-- Source data follows --
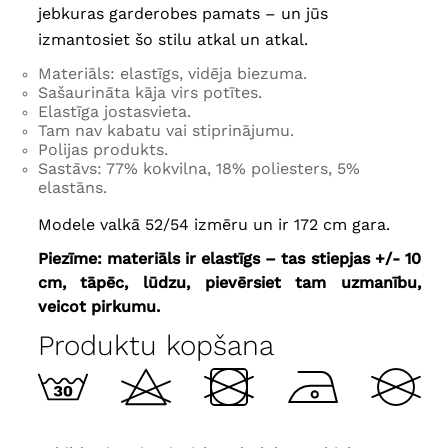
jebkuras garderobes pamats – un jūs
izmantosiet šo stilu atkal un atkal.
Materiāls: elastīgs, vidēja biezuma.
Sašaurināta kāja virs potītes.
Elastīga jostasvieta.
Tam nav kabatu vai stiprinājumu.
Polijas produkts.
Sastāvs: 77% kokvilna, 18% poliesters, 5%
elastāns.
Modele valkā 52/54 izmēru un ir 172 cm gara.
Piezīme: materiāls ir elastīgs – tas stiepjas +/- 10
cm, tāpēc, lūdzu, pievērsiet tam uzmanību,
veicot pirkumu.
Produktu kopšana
-- Source data concluded --
-- Source data follows --
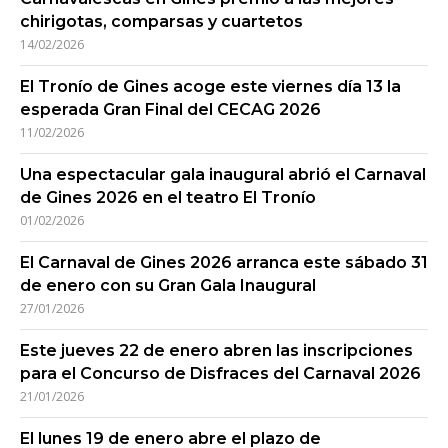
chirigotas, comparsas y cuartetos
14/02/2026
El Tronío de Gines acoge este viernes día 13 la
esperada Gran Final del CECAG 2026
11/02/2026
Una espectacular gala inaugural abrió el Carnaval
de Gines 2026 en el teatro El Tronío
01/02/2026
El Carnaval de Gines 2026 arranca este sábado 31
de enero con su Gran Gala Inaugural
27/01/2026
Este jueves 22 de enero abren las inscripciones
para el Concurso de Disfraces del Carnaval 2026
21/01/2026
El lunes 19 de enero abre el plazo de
-- Source data concluded --
What is being asked:
In the material above, locate the line containing "jebkuras garderobes pamats – un jūs" and the line containing "Produktu kopšana". Transcribe exactly those two lines and every line between them, and nothing more.

Your response:
jebkuras garderobes pamats – un jūs
izmantosiet šo stilu atkal un atkal.
Materiāls: elastīgs, vidēja biezuma.
Sašaurināta kāja virs potītes.
Elastīga jostasvieta.
Tam nav kabatu vai stiprinājumu.
Polijas produkts.
Sastāvs: 77% kokvilna, 18% poliesters, 5%
elastāns.
Modele valkā 52/54 izmēru un ir 172 cm gara.
Piezīme: materiāls ir elastīgs – tas stiepjas +/- 10
cm, tāpēc, lūdzu, pievērsiet tam uzmanību,
veicot pirkumu.
Produktu kopšana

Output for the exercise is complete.